Фредо пожал плечами.

— Не знаю, что я сделал бы на твоем месте. Наверное, не удрал бы. Ведь у меня тут товарищи, большая группа греков, они мне доверяют. Пока я могу помогать им и таким, как ты, до тех пор я не сбегу.

Гонза откашлялся.

— Может быть, я сейчас говорил неосторожно, и ты все-таки донесешь на меня. Но, может быть, ты честный человек. Ладно, если хочешь, я завтра утром выйду на стройку. А в понедельник после работ зайду к тебе рассказать, что я там видел. Идет?

Фредо стиснул ему руку. Улыбнувшись друг другу, они разошлись.

* * *

Абладекоманда сегодня вся разъехалась в разные места: Зепп, как обычно, уехал с конвойным Яном за хлебом, Коби возглавил доставку материалов со склада на стройку, Пауля и Гюнтера взял с собой Дейбель, уехавший в Дахау за первой партией теплых пальто и шапок.

Копиц не появлялся в бараках. У него было много дел в комендатуре: в эсэсовской кухне шла замена немецких поваров заключенными девушками, надо было обеспечить то одно, то другое, присмотреть за уезжающими, которые с кислым видом собирались ехать, сами не зная куда, но, видимо, на фронт, и сказать им несколько напутственных слов. Рапортфюрер с удовлетворением выслушал донесение писаря о том, что на стройке роют рвы для новых семи бараков, а во вчерашние семь уже проводят электричество. К вечеру все будет готово. Менее приятным было другое сообщение: в мертвецкой лежит шестнадцать новых трупов, и оба больничных барака снова переполнены.
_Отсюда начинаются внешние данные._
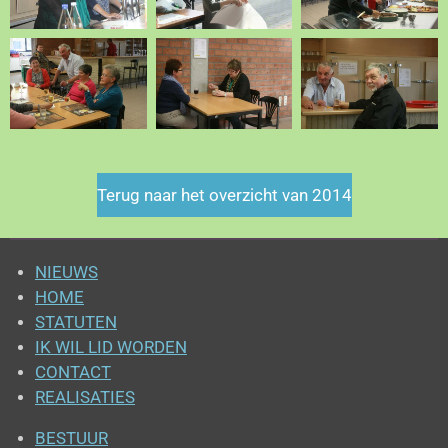
Terug naar het overzicht van 2014
NIEUWS
HOME
STATUTEN
IK WIL LID WORDEN
CONTACT
REALISATIES
BESTUUR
Сто шестнадцать человек полностью нетрудоспособны, так по крайней мере утверждает Оскар.

— Третьего барака мы ему не дадим! — Копиц стукнул кулаком по столу. Завтра ему подай четвертый, потом пятый, глядишь, и у меня здесь будет не рабочий лагерь, а какой-то инвалидный дом. Этого я не допущу! Ты, писарь, поддерживаешь Оскара? А ведь ты не новичок в лагере и должен бы знать, что проминентам невыгодно, когда в лагере больше больных мусульман, чем здоровых работников. Начальство может ликвидировать такой лагерь и отправить всех вас в печь. Кто поручится, что заодно с больными туда не попадет и здоровый писарь? — Копиц вынул изо рта фарфоровую трубку с изображением оленя и ткнул мундштуком в багровый шрам на шее Эриха. «Чирик!» — изобразил он звук топора. Эрих поклонился и щелкнул каблуками.